Purtroppo la malattia interrompe crudelmente i nuovi sogni e la vita di Armand Rondez che progettava di iniziare un atelier di insegnamento delle arti incisorie, disciplina che aveva da sempre praticato. È in via Stella 8, di fronte alla galleria, che nel 2012 verrà aperto l’Archivio NAR (Nachlass Armando Rodez), dove l’intero lascito della sua opera si trova fortunatamente riunito: tele, tecniche miste, tempere acquerelli, disegni, incisioni, litografie, insieme all’archivio fotografico, ai suoi scritti e alle sue corrispondenze.

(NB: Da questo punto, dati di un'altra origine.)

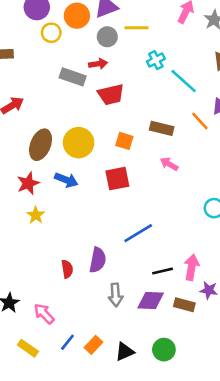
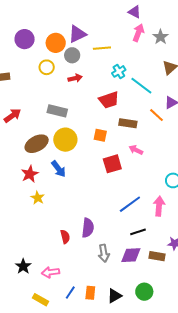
yellow circle: (51, 33) -> (47, 67), moved
gray circle: (107, 37) -> (72, 55), moved
gray rectangle: (73, 77) -> (57, 111), moved
red trapezoid: (111, 95) -> (109, 100), moved
brown ellipse: (41, 145) -> (37, 144), turned 45
red square: (117, 179) -> (112, 164), moved
blue arrow: (66, 180) -> (59, 169), turned 36
blue line: (138, 233) -> (130, 204), moved
pink arrow: (192, 267) -> (159, 206), moved
pink arrow: (44, 314) -> (50, 272), turned -48
orange rectangle: (94, 345) -> (90, 293), turned -32

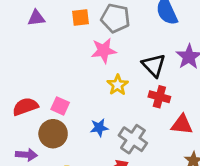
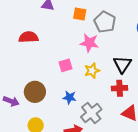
red cross: (159, 97) -> (120, 88), turned -35
pink square: (60, 106) -> (65, 65), moved, turned 32
red semicircle: (25, 107) -> (28, 37), moved

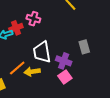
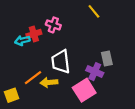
purple cross: (64, 61) -> (95, 72), moved
pink square: (65, 77) -> (84, 90), size x1.5

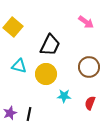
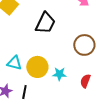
cyan triangle: (19, 66) -> (14, 63), moved
yellow circle: (46, 74) -> (37, 67), moved

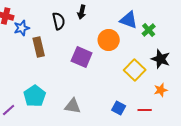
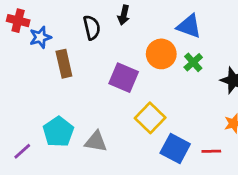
green cross: (149, 30) -> (193, 62), moved
yellow square: (135, 70) -> (150, 118), moved
gray triangle: (73, 106) -> (96, 142), moved
blue square: (119, 108) -> (175, 148), size x1.5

In tutta l’opera di questo artista sono leggibili e felicemente fuse le componenti culturali nordiche e mediterranee. Era attratto, come succede spesso agli artisti, da ogni forma di sapere anche esoterico e mistico e seppe conciliare i modi e il non facile dialogo del figurativo e dell’astratto, di cui usava i due registri espressivi. Nel suo diario si interrogava continuamente sul valore del processo espressivo e sui risultati che ne scaturiscono. La sua ansia di autenticità si coglie nei ritratti e in splendidi e luminosi acquarelli come Riva san Vitale, (1960), che rimandano alla leggerezza e alla luminosità di un Matisse. Dal legame con le forme del vero mai del tutto negate arriverà a una poetica dell’informale lirico in una tensione che congiunge concretezza geometrica, astrazione e potenzialità architettonica, dove il colore ha una funzione simbolica e drammatica, mai disgiunta dalla razionalità del disegno compositivo.
È questa la cifra stilistica originalissima delle ultime opere di Armand Rondez che in una simultaneità di spazio e tempo racchiudono una appassionata interrogazione sul destino umano.